ACTIVITY: Copy out each line of the listing below in which the string "Doces" occurs.

DATA PROVIDED:
= Beginning of Section =

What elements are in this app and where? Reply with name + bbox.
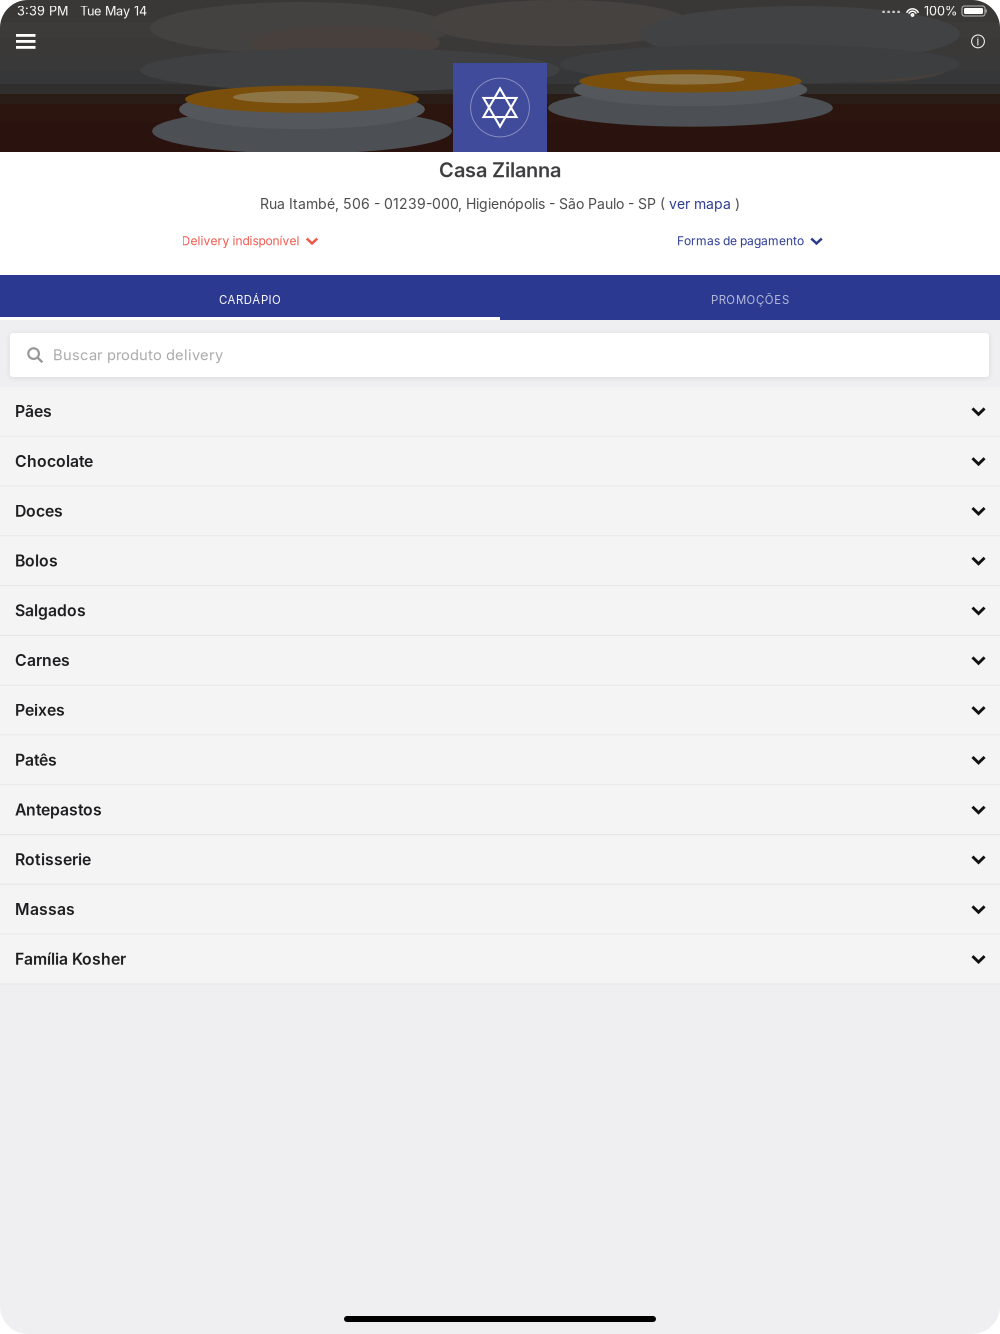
button[interactable]: Information bbox=[962, 25, 994, 57]
staticText: Peixes bbox=[15, 701, 65, 720]
button[interactable]: Família Kosher bbox=[0, 935, 1000, 984]
staticText: Antepastos bbox=[15, 800, 102, 819]
button[interactable]: PROMOÇÕES bbox=[500, 275, 1000, 320]
staticText: Formas de pagamento bbox=[677, 234, 804, 248]
staticText: 100% bbox=[924, 3, 957, 19]
button[interactable]: Formas de pagamento bbox=[500, 228, 1000, 254]
staticText: Doces bbox=[15, 502, 63, 520]
button[interactable]: Rotisserie bbox=[0, 835, 1000, 885]
staticText: Rua Itambé, 506 - 01239-000, Higienópoli… bbox=[260, 196, 669, 212]
button[interactable]: Doces bbox=[0, 487, 1000, 536]
staticText: ver mapa bbox=[669, 196, 731, 212]
staticText: Buscar produto delivery bbox=[53, 346, 223, 364]
staticText: Salgados bbox=[15, 601, 86, 620]
button[interactable]: Carnes bbox=[0, 636, 1000, 686]
button[interactable]: Antepastos bbox=[0, 785, 1000, 835]
button[interactable]: ver mapa bbox=[669, 196, 731, 212]
button[interactable]: Chocolate bbox=[0, 437, 1000, 487]
staticText: Carnes bbox=[15, 651, 70, 670]
staticText: Tue May 14 bbox=[68, 3, 147, 19]
staticText: Pães bbox=[15, 402, 52, 421]
staticText: CARDÁPIO bbox=[219, 293, 281, 307]
button[interactable]: CARDÁPIO bbox=[0, 275, 500, 320]
staticText: Bolos bbox=[15, 551, 58, 570]
staticText: Patês bbox=[15, 750, 57, 769]
staticText: i bbox=[976, 34, 980, 48]
staticText: Delivery indisponível bbox=[182, 234, 300, 248]
staticText: Chocolate bbox=[15, 452, 93, 471]
button[interactable]: Peixes bbox=[0, 686, 1000, 736]
button[interactable]: Bolos bbox=[0, 536, 1000, 586]
button[interactable]: Salgados bbox=[0, 586, 1000, 636]
button[interactable]: Delivery indisponível bbox=[0, 228, 500, 254]
staticText: Casa Zilanna bbox=[439, 158, 561, 182]
button[interactable]: Menu bbox=[6, 24, 46, 59]
staticText: •••• bbox=[881, 5, 901, 17]
button[interactable]: Patês bbox=[0, 736, 1000, 785]
staticText: Família Kosher bbox=[15, 950, 126, 969]
staticText: Rotisserie bbox=[15, 850, 91, 869]
staticText: PROMOÇÕES bbox=[711, 293, 789, 307]
button[interactable]: Pães bbox=[0, 387, 1000, 437]
staticText: Massas bbox=[15, 900, 75, 919]
staticText: ) bbox=[731, 196, 740, 212]
button[interactable]: Massas bbox=[0, 885, 1000, 935]
staticText: 3:39 PM bbox=[17, 3, 68, 19]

= End of Section =

TASK ANSWER:
staticText: Doces bbox=[15, 502, 63, 520]
button[interactable]: Doces bbox=[0, 487, 1000, 536]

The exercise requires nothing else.